Au moment de sa rencontre avec le peintre d’origine espagnole, elle revient de vacances en Suisse, près de Genève. Elle fait une halte chez ses parents, à Versailles, avant de rentrer en Allemagne. Quand son frère peintre amène tout à coup pour déjeuner une nouvelle connaissance: Picabia, tout auréolé de ses succès récents. La jeune femme le toise de haut. Et lui explique combien il est empêtré dans une peinture déjà vieille, has been en somme.

Sous les glycines, à la table familiale, «les particules de l’atmosphère se condensent». «Il faut que vous peigniez une œuvre, créée de toutes pièces par l’esprit qui la conçoit», lui glissera-t-elle plus tard. Pour Picabia, c’est un coup de foudre cérébral. Gabriële jusque-là entièrement habitée par ses projets musicaux, si farouchement attachée à son indépendance, lâchera et Berlin et la musique. Et se laissera kidnapper, au sens propre. Il lancera plus tard: «Ma femme a un cerveau érotique».

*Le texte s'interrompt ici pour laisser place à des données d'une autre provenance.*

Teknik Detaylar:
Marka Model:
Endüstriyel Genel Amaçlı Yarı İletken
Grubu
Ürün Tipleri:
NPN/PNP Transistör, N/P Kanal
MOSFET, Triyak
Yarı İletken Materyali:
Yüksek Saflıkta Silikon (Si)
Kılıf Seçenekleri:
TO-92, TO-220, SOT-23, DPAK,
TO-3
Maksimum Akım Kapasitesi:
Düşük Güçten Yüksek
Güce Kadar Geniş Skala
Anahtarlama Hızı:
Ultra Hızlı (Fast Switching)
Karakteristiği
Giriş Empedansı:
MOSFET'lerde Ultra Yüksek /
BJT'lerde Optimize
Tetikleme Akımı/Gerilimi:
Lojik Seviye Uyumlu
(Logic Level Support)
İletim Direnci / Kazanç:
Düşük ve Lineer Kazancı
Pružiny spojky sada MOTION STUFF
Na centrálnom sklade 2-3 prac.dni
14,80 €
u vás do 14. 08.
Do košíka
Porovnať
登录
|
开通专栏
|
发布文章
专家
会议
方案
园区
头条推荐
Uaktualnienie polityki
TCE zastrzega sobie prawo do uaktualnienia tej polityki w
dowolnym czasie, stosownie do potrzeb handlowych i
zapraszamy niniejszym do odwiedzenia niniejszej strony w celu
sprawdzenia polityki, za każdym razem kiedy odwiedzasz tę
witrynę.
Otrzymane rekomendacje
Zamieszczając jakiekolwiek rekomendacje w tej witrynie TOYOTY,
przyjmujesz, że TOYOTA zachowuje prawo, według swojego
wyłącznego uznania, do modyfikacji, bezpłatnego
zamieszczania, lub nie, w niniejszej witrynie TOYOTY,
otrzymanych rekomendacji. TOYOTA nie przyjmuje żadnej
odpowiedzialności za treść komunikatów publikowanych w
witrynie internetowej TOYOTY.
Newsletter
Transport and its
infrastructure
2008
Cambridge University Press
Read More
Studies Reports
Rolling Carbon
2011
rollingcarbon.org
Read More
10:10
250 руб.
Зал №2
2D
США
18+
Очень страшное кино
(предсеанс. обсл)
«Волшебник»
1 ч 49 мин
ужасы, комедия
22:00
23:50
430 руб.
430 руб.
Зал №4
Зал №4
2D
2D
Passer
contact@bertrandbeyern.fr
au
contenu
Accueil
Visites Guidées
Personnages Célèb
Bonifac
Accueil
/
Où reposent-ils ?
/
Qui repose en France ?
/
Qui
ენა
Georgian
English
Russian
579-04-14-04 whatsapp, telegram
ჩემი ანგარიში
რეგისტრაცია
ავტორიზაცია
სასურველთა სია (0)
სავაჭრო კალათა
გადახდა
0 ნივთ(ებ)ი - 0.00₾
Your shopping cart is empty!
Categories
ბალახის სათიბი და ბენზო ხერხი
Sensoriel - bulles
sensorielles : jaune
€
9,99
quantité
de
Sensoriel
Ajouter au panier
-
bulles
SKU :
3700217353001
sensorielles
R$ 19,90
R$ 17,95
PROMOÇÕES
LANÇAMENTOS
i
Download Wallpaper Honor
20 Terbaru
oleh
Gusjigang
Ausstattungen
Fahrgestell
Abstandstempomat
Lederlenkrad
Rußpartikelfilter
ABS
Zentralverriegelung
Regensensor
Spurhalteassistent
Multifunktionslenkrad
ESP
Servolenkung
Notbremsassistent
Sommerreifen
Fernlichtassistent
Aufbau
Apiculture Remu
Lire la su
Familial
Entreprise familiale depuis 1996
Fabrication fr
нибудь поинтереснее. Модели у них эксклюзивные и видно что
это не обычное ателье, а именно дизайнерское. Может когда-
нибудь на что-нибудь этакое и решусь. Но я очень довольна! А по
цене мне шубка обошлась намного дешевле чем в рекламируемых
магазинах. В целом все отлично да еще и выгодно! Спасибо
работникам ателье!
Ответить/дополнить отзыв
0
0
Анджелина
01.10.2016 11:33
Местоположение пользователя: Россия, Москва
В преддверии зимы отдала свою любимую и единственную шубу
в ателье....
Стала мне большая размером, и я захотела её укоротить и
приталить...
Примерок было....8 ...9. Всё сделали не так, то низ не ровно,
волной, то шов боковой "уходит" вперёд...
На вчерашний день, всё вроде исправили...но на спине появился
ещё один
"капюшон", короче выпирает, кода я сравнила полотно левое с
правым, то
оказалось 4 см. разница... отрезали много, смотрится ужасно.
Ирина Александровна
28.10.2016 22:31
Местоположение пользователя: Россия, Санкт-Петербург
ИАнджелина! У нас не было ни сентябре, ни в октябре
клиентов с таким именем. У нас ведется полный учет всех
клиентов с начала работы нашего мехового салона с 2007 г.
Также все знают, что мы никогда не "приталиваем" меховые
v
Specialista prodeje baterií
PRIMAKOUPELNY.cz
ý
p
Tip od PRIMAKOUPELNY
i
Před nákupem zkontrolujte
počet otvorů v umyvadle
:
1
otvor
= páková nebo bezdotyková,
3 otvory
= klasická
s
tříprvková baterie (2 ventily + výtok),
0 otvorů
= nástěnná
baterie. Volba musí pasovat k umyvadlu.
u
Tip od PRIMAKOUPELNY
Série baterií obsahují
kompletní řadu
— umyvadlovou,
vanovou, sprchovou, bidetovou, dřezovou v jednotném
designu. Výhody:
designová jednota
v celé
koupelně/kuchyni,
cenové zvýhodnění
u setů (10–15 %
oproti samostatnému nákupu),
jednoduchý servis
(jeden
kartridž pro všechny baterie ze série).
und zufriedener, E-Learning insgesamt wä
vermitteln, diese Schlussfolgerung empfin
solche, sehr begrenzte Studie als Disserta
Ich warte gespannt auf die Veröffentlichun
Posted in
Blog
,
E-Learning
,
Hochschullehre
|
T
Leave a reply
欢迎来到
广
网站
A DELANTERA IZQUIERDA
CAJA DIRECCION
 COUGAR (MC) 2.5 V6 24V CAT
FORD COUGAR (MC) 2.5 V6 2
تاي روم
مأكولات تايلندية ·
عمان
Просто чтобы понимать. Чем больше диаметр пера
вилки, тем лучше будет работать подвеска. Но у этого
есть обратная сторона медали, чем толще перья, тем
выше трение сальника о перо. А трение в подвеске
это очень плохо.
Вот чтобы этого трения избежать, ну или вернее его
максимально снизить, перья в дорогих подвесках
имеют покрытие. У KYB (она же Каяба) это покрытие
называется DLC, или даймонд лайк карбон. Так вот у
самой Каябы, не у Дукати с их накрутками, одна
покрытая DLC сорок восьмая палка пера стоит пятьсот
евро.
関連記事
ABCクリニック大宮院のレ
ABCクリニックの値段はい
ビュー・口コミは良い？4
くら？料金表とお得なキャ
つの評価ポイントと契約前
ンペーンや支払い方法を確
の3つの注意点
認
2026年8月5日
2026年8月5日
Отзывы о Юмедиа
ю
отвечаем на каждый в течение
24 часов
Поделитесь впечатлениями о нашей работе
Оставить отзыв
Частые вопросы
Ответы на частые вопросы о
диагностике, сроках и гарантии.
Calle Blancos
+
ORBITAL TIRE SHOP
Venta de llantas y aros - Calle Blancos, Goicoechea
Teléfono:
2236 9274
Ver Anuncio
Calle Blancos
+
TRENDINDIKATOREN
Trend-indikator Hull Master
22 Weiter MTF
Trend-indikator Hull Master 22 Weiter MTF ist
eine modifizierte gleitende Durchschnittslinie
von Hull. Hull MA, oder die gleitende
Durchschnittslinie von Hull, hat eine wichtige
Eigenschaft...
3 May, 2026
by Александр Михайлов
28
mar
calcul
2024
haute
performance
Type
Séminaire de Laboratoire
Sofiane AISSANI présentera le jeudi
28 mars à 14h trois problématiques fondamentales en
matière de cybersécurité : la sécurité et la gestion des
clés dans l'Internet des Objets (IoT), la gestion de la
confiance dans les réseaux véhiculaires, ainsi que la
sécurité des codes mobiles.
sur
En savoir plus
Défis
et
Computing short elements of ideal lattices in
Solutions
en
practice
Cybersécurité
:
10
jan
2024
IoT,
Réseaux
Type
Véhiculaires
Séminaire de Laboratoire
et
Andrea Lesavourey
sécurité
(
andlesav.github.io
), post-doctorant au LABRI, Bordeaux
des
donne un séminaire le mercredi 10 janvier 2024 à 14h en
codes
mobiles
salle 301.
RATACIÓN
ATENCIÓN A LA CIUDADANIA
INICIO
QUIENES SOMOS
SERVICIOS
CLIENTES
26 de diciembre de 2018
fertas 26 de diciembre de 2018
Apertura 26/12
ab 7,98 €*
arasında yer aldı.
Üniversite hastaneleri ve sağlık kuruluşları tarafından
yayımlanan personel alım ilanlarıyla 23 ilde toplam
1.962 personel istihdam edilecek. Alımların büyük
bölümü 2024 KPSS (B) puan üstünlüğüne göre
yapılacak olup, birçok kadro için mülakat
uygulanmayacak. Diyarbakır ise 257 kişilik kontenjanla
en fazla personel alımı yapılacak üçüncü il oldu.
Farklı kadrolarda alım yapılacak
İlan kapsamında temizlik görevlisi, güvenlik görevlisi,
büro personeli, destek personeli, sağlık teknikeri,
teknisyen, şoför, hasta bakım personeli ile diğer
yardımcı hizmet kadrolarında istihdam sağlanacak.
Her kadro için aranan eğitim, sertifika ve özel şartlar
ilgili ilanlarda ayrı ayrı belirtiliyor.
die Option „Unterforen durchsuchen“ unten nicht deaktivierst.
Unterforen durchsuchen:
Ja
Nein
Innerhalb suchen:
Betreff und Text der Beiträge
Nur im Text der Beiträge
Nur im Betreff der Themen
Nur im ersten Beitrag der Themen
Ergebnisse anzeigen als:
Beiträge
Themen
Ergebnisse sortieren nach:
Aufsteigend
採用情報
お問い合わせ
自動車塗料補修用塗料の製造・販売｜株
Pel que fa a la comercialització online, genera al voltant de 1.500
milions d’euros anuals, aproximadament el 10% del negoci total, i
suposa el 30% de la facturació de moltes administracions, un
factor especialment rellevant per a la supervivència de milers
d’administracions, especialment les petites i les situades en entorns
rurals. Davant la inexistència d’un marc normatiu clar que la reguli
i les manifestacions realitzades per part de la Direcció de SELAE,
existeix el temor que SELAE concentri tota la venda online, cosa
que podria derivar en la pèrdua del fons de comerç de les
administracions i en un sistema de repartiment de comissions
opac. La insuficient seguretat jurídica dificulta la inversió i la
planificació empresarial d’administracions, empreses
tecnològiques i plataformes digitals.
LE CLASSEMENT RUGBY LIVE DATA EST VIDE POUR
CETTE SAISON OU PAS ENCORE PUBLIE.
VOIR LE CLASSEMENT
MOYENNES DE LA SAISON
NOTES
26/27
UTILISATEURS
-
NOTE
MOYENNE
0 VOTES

Pas le talent d’être parents

Le couple aura quatre enfants mais les tableaux de Francis occuperont toute la place. Géniaux, fantasques, enserrés tous deux par la maladie de Picabia, ils n’auront ni le talent ni l’intérêt d’être parents. La famille, ce sont les amis, Marcel Duchamp et Guillaume Apollinaire en tête, de toutes les fêtes, de toutes les virées en automobile.

Avec délicatesse, Anne et Claire Berest, descendantes du quatrième enfant, se mettent en scène elles-mêmes, dans le fil de l’écriture, levant petit à petit le voile sur ces tabous familiaux, faits de deuils et de non-dits.

S’appuyant sur des lectures et des recherches fouillées, Anne et Claire Berest ont trouvé la juste position pour appréhender cette arrière-grand-mère magnétique. En romancières, elles font revivre les êtres, les lieux, les moments. Elles font la place à l’ombre et à la lumière. Elles ne jugent pas. Elles racontent l’art par la vie, comme une évidence.

Automne 1912. Gabriële savoure la quiétude d’Etival, le bourg familial dans le Jura. Les enfants sont avec elle. Elle a laissé Picabia-Duchamp-Apollinaire dans le tourbillon d’un vernissage à Paris. Au milieu de la nuit montagnarde, soudain, un bruit de moteur: «Trois silhouettes sortent de la voiture, en criant comme des marins ayant dépassé le détroit de Gibraltar, couverts de poussière, d’huile et de cambouis.»

Le trio a rejoint sa muse. Les deux semaines qu’ils vivront ensemble les changeront. Deux semaines de rires et de fièvre. Complètement dada. Il nous semble les entendre encore, dans le silence du vallon jurassien.


Anne et Claire Berest, «Gabriële», Stock, 440 p.